* **Exercise**
Quote every line below exactly and skip any picture.

(Saved entries)
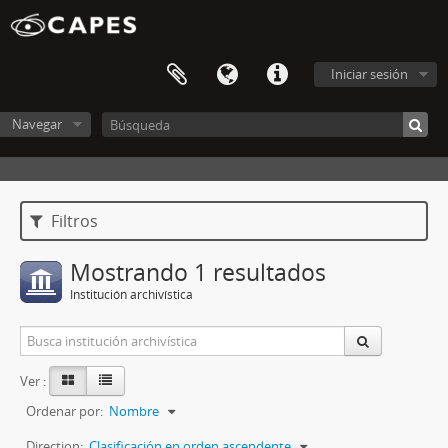
Iniciar sesión
Navegar
Filtros
Mostrando 1 resultados
Institución archivística
Ver :
Ordenar por:
Nombre
Direction:
Clasificación en orden ascendente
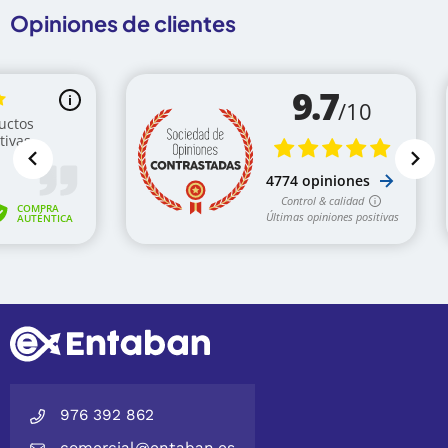
Opiniones de clientes
976 392 862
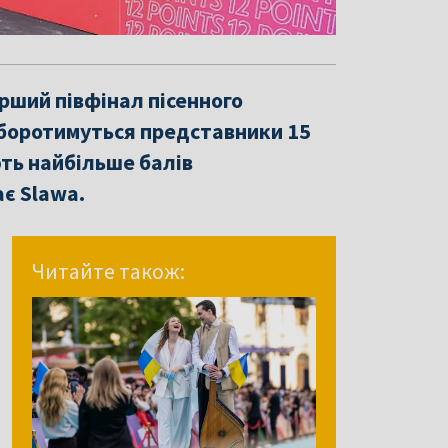
рший півфінал пісенного
 боротимуться представники 15
ють найбільше балів
ає Slawa.
Читайте також:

* **Task output**
Iniciar sesión
Navegar
Filtros
Mostrando 1 resultados
Institución archivística
Ver :
Ordenar por:
Nombre
Direction:
Clasificación en orden ascendente
Opiniones de clientes
976 392 862
рший півфінал пісенного
 боротимуться представники 15
ють найбільше балів
ає Slawa.
Читайте також:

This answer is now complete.